Ça signifiait une balle.

J'ai pris le lourd stylo-plume. Le métal était froid contre ma peau.

Ma main n'a pas tremblé.

J'ai signé mon nom. *Elena Ricci.*

Je signais l'abandon du seul homme que j'avais jamais aimé, et c'était comme renoncer à une partie de moi-même pour survivre.

« Sage décision », a dit Isabella, reprenant instantanément le dossier avant même que l'encre ne sèche. « Les fonds seront sur un compte offshore d'ici demain matin. L'Australie est agréable à cette période de l'année. Pas de traités d'extradition qui nous concernent. »

« Deux semaines », ai-je dit.

« Deux semaines », a-t-elle confirmé. « Ne t'attarde pas, mon enfant. Le Don déteste les longs adieux. »

Elle est partie sans payer l'addition.

Le retour à l'attique que nous partagions a été un flou.

Le portier m'a souri en entrant dans le hall. « Bonjour, Mademoiselle Ricci. »

Il ne savait pas que j'étais déjà un fantôme.

Je suis montée à l'appartement qui occupait tout le dernier étage.
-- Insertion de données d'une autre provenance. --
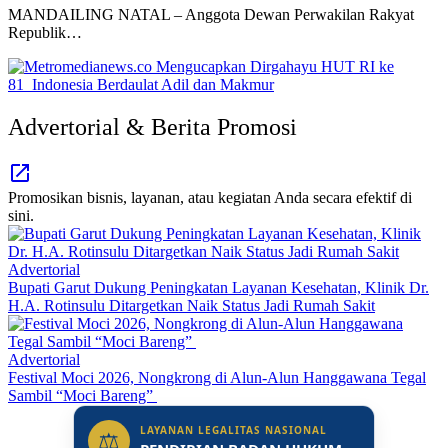
MANDAILING NATAL – Anggota Dewan Perwakilan Rakyat
Republik…
Advertorial & Berita Promosi
Promosikan bisnis, layanan, atau kegiatan Anda secara efektif di
sini.
Advertorial
Bupati Garut Dukung Peningkatan Layanan Kesehatan, Klinik Dr.
H.A. Rotinsulu Ditargetkan Naik Status Jadi Rumah Sakit
Advertorial
Festival Moci 2026, Nongkrong di Alun-Alun Hanggawana Tegal
Sambil “Moci Bareng”
LAYANAN LEGALITAS NASIONAL
⚖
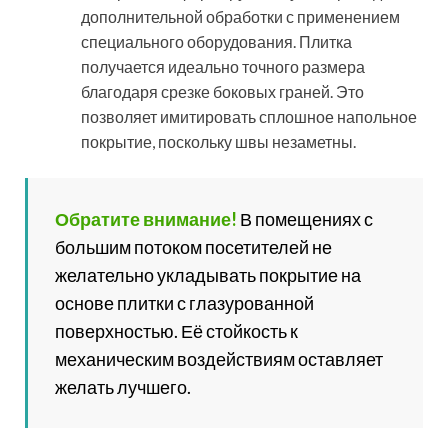
В ванной или прихожей лучше не использовать
матовую плитку в качестве напольного покрытия,
поскольку мелкие частицы грязи и песка могут
повредить поверхность материала
Классы износостойкости
керамогранитной плитки
Прочность и продолжительность срока службы
данной продукции определяется классом её
износоустойчивости. Для того чтобы его установить в
соответствии с требованиями ГОСТ и европейского
стандарта EN 154 проводятся испытания по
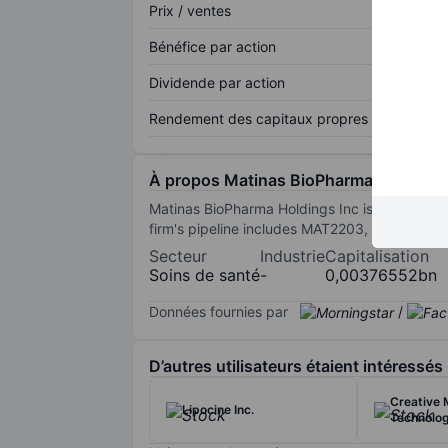
Prix / ventes
Bénéfice par action
Dividende par action
Rendement des capitaux propres
À propos Matinas BioPharma Holdings 
Matinas BioPharma Holdings Inc is a clinical
firm's pipeline includes MAT2203, MAT2501, and
Secteur
Industrie
Capitalisation
Soins de santé
-
0,00376552bn
Données fournies par
/
D’autres utilisateurs étaient intéressés
Creative 
Lipocine Inc.
Technolog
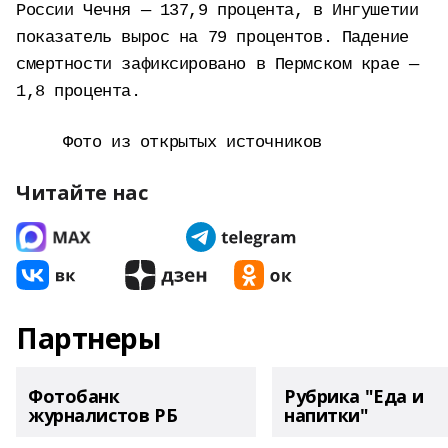
России Чечня — 137,9 процента, в Ингушетии
показатель вырос на 79 процентов. Падение
смертности зафиксировано в Пермском крае —
1,8 процента.
Фото из открытых источников
Читайте нас
Партнеры
Фотобанк
Рубрика "Еда и
журналистов РБ
напитки"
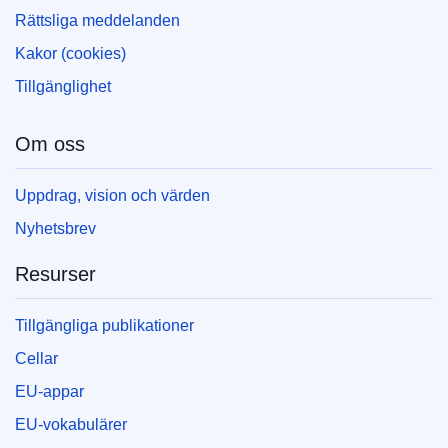
Rättsliga meddelanden
Kakor (cookies)
Tillgänglighet
Om oss
Uppdrag, vision och värden
Nyhetsbrev
Resurser
Tillgängliga publikationer
Cellar
EU-appar
EU-vokabulärer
Il était rempli de choses que Dante m'avait achetées. Des bijoux que je ne portais jamais. Des robes qui coûtaient une fortune. Une cage dorée faite de diamants et de soie.

Je me suis assise sur le bord du lit où nous avions fait l'amour ce matin même.

Mon téléphone a sonné.

Une notification d'Instagram.

J'évitais habituellement les réseaux sociaux, mais la curiosité est un poison.

Je l'ai ouverte.

Sofia Moretti avait posté une photo il y a dix minutes.

C'était un gros plan d'un document sur un bureau en acajou. Un contrat de mariage.

Sa main manucurée reposait sur l'avant-bras de Dante. J'ai immédiatement reconnu la montre à son poignet. Je la lui avais offerte pour son anniversaire.

La légende disait : *Le destin vous rend toujours ce qui vous appartient. #CostelloMoretti #PourToujours.*

J'ai fixé l'écran jusqu'à ce que mes yeux me brûlent.

Le destin ne le lui a pas rendu.

C'est moi qui l'ai fait.

Je l'ai sorti des ténèbres. Je l'ai guéri.

Et elle récoltait les fruits de mon travail.

Mon téléphone a de nouveau vibré. Un texto de Dante.

*Dante : Je reste à Paris pour la nuit. Complications professionnelles. Ne m'attends pas. Je t'aime.*

Il n'était pas à Paris.

Il était avec elle.

Il célébrait probablement le contrat.

J'ai répondu.

*Moi : D'accord. Fais attention à toi.*

J'ai appuyé sur envoyer.

Puis j'ai double-cliqué sur la photo de Sofia.

Un « j'aime ».

Une minuscule goutte de sang numérique dans l'océan.

J'ai posé le téléphone et je suis allée au placard.

Je n'ai pas emballé de vêtements. Je n'ai pas emballé les bijoux.

J'ai sorti une petite valise cabossée de sous les portants de créateurs.

J'ai commencé à emballer les choses qui comptaient.

Le chapelet de ma mère. Le livre que je lui lisais quand il était aveugle. Une fleur séchée du jardin.

Je partais.

Mais d'abord, je devais survivre aux deux prochaines semaines sans hurler.